BLU Discuss list archive

[Date Prev][Date Next][Thread Prev][Thread Next][Date Index][Thread Index]
MOSIX clusters

Subject: MOSIX clusters
From: rpeterson at wallacefloyd.com (Ron Peterson)
Date: Thu, 03 Aug 2000 10:16:39 -0400
I'm forwarding a portion of Moshe Bar's most recent newletter, because I
thought some people might find this interesting.  If you don't know who
Moshe is, you might like to check out his web site, maybe subscribe to
his newsletter.  He's someone who's very deep into Linux (he just wrote
a book about Linux kernel internals) who likes to write a lot.  He also
seems to thrive without sleep.  I don't always know what he's talking
about, but I pick up a little here and there.  Anyway, enough of my
blather...

<snip>

Moshe Bar's Opinion - http://www.moelabs.com

Dear Readers

There are not many joys left to us these days.

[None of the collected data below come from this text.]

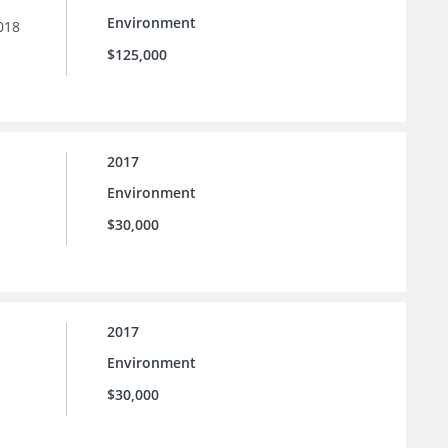
Environment
018
$125,000
2017
Environment
$30,000
2017
Environment
$30,000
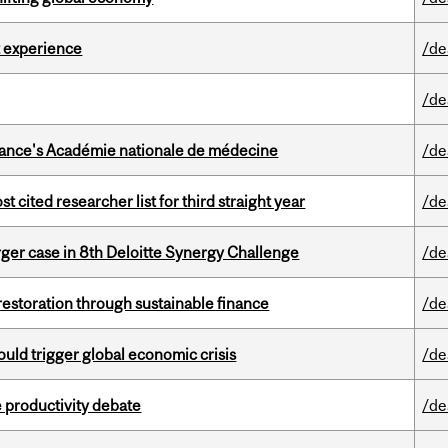
 experience
/de
/de
France's Académie nationale de médecine
/de
cited researcher list for third straight year
/de
ger case in 8th Deloitte Synergy Challenge
/de
 restoration through sustainable finance
/de
ould trigger global economic crisis
/de
 productivity debate
/de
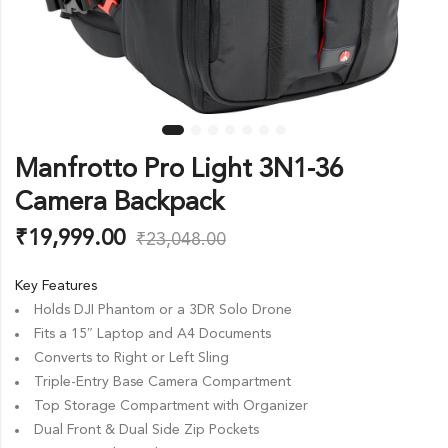
Manfrotto Pro Light 3N1-36
Camera Backpack
₹
19,999.00
₹
23,048.00
Key Features
Holds DJI Phantom or a 3DR Solo Drone
Fits a 15″ Laptop and A4 Documents
Converts to Right or Left Sling
Triple-Entry Base Camera Compartment
Top Storage Compartment with Organizer
Dual Front & Dual Side Zip Pockets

Becoming a parent,
passing
an important exam, getting married, getting a much sought after job are
among these. One more is holding for the first time your newly published
book in your hands. 

That, namely, is what happened to me yesterday. After countless hours,
days, months of hard work, of reading, re-reading, checking and
re-checking and modifying word after word, two hundred thousand of them,
mind you, you think it is all a hopeless mass of words with no relevant
significance to anyone but the author. Therefore, the author never
beliefs
it will ever see print. 

But, boy did it see print! Big time!

For the newcomers to this list, I am talking about my newly published
book
"Linux Internals" by McGraw-Hill, available in all fine bookstores and
on
all the important online book catalogues. 

The book talks about the Linux kernel and how it works. It explains what
an operating system does and why Linux does it better than most. It
shows
what a program is and how the OS makes many of them run at the same
time,
without ever getting confused. It explains how virtual memory works in a
real OS like UNIX (of which Linux is a derivate) and how data is stored
on
disks and retrieved efficiently and securely. 

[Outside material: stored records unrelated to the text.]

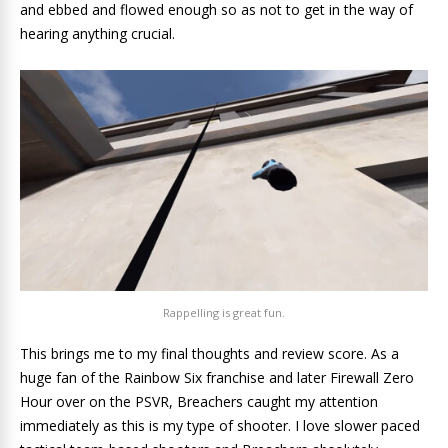
and ebbed and flowed enough so as not to get in the way of
hearing anything crucial.
Rappelling is great fun.
This brings me to my final thoughts and review score. As a
huge fan of the Rainbow Six franchise and later Firewall Zero
Hour over on the PSVR, Breachers caught my attention
immediately as this is my type of shooter. I love slower paced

All this may sound very superficial. Suffice to say that in one of the
chapters, for instance, I take an interrupt apart as it enters the Linux
kernel and show step by step what exactly happens in the serving of it.
Also, in each chapter I show how to make modifications to your favorite
kernel, such as giving it CPU affinity, or implementing very advanced
virtual paging algorithms. 

If you always wanted to know how an OS, and Linux in particular works,
but
were too afraid to ask, then go grab this book and read it. You'll
understand after. 

But why am I telling you all this?

Because I am one to keep promises. If you remember, I promised I would
get
you, the savvy readers of this mailing list, a way to order my book (and
possibly the next one, coming this fall) with a big discount. 

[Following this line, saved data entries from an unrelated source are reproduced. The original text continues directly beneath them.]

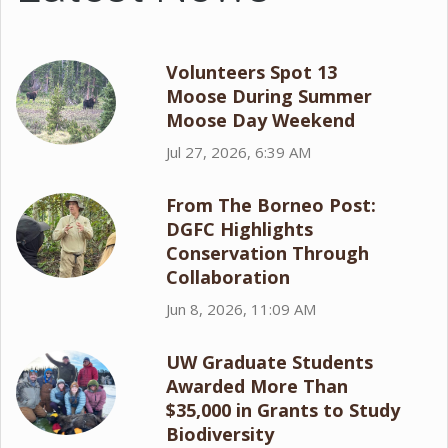
Volunteers Spot 13
Moose During Summer
Moose Day Weekend
Jul 27, 2026, 6:39 AM
From The Borneo Post:
DGFC Highlights
Conservation Through
Collaboration
Jun 8, 2026, 11:09 AM
UW Graduate Students
Awarded More Than
$35,000 in Grants to Study
Biodiversity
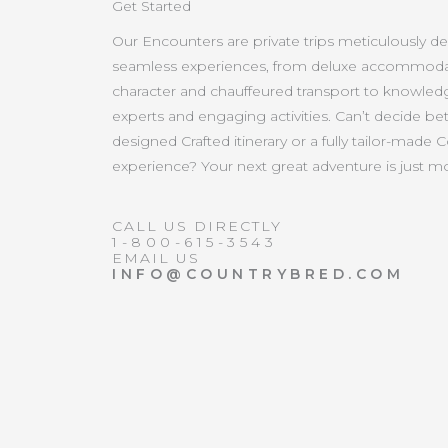
Get Started
Our Encounters are private trips meticulously d
seamless experiences, from deluxe accommoda
character and chauffeured transport to knowled
experts and engaging activities. Can’t decide b
designed Crafted itinerary or a fully tailor-made 
experience? Your next great adventure is just 
CALL US DIRECTLY
1-800-615-3543
EMAIL US
INFO@COUNTRYBRED.COM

The fine folks at my publisher, McGraw-Hill, agreed to my proposal and
furthermore went on to create a web site for you guys and gals to go
order
my book from at a discount of ....


yes.... ladies and gentleman, 20% discount. 

That is 20 as in twice 10% discount for a book being sold in the book
store at US$ 49.99. So, for a very reasonable investment of US$ 39.99
you
will get access to everything there is to know about the Linux kernel,
including the upcoming version 2.4. The foreword is by Ingo Molnar, the
number 3 in the Linux developers food chain.

Enough said, if you want to get my book at a good discount, then you can
do so from this special site at McGraw-Hill:
http://www.mhorder.com/linuxinternals.html
Let's now get back to the usual issues of this mailing list.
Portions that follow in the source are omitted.